Although Rangers won the title with plenty to spare, McDowall says that playing in the bottom tier served only to increase expectation at a club where pressure already is a burden.

Amid speculation that Charles Green, the chief executive, wants Ally McCoist, the manager, to get rid of his backroom staff, McDowall shudders to think how it would be if they had not got the job done.

“Durranty, Coisty and I might have been hanging from the Erskine Bridge by now. I’d hate to think what might have happened.

“We’re delighted with the achievement because we’ve been involved in a few and this, by a mile, has been the hardest one. We pulled off a few hard ones with Walter [Smith] as manager. I remember being on holiday thinking ‘my god, that was unbelievable winning that title’. But this takes it to a different level, what has happened and how we achieved it.”

McDowall has been stung by criticism of the players, especially the more experienced ones. He says that they deserve better. The likes of Ian Black, David Templeton and Dean Shiels have had to look after emerging youth-team players as well as themselves.

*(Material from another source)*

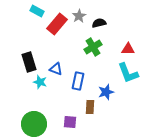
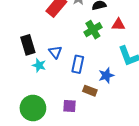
red triangle: (128, 49) -> (118, 25), moved
blue triangle: (56, 69) -> (55, 52), turned 32
brown rectangle: (90, 107) -> (90, 91), turned -72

“Given the chance, I’m sure pretty much anybody in Scotland would sign these players. When you come to a place as big as this, it’s hard enough to come and settle in yourself, never mind try to help a group of young players who have just been put in the team as well.

“If they were coming in to a Rangers situation in the past, they would have been cut some slack because there would have been people taking some weight off them. Unfortunately for them, they didn’t have that luxury. But they have produced. They have done a fantastic job for us and we’re delighted with them.”

McDowall believes that anxiety held the team back as they neared the finishing line. “The difference since we got over the line has been night and day. In training, it’s like a weight has been lifted off them.

“It’s the hardest thing in football — to get over the line. We were expected to do it this year and we accept that. The teams in the Third Division, regardless of what some people might think, are well organised and have good managers in place.

“We’ve had a bit of stick for not playing fluent football, but you have to give your opponents a bit of respect and credit. Nobody is going to roll over and let us play like Barcelona every week. It doesn’t happen. It doesn’t matter what league you go to, games are tough until we get a goal ahead.”

McDowall says that Rangers’ players have been heavily criticised at a time when they should be proud of themselves. “They’ve been knocked by just about everybody. They really deserve better.”